Car BioShock, c’est avant tout une leçon sur la manipulation et l’illusion du libre arbitre. Inspirée de l’objectivisme d’Ayn Rand, Rapture est une utopie qui s’est autodétruite, et le joueur, comme tous ses habitants, n’est qu’un pion dans un système qui le dépasse. La mise en scène du jeu ne se contente pas de raconter cette idée : elle la fait vivre, en vous piégeant comme un pantin que l’on pensait maître de son destin.
9. Outer Wilds – un voyage dont on ne ressort pas indemne
Pas de flingues, pas de niveaux à grinder, juste une fusée bancale, un banjo et un mystère à élucider. Le pitch : vous êtes coincé dans une boucle temporelle de 22 minutes avant que votre système solaire ne parte en fumée. Votre mission ? Explorer, observer, comprendre. Chaque planète a ses secrets, chaque découverte en entraîne une autre, et chaque mort vous rapproche un peu plus de la vérité. C’est un jeu qui ne prend jamais par la main, mais qui récompense la curiosité comme aucun autre. Le tout sur fond d’une bande-son à faire pleurer un robot.
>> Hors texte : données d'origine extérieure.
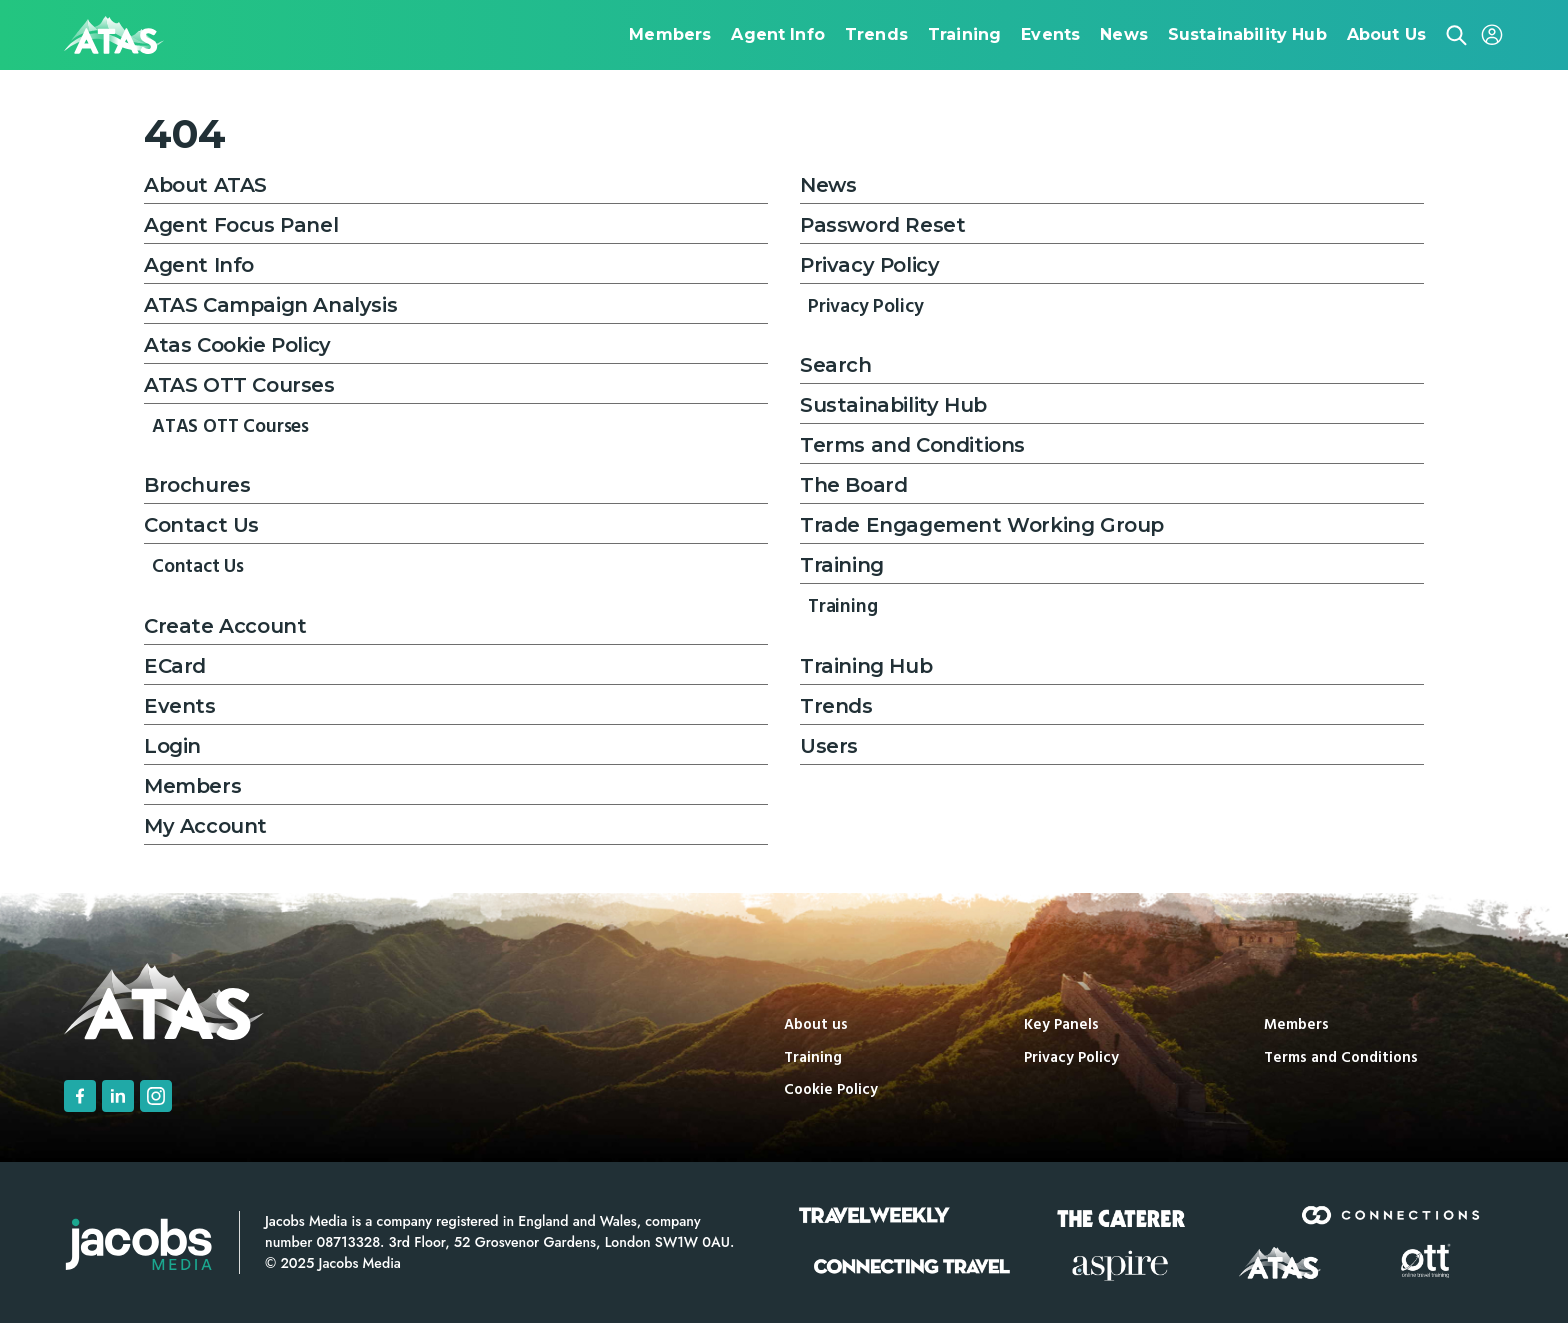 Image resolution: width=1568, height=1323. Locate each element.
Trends (836, 706)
10. Minecraft – quand le jeu vidéo devient un terrain d’expérimentation sans limites
Si un jeu prouve que le jeu vidéo peut être autre chose qu’un simple passe-temps, c’est bien Minecraft. On y a vu des joueurs recréer des villes entières, bâtir des machines complexes en redstone, ou même concevoir des expériences scientifiques. Certains profs s’en servent pour enseigner l’histoire ou les maths, des chercheurs l’utilisent pour détecter des troubles cognitifs, et des architectes testent leurs idées dedans avant de les réaliser dans la vraie vie.
Minecraft, c’est un bac à sable où tout est possible, un espace de liberté totale qui mélange créativité, réflexion et apprentissage. Dire que le jeu vidéo abrutit, c’est passer à côté de cette incroyable capacité à transformer n’importe quel joueur en bâtisseur, artiste ou inventeur.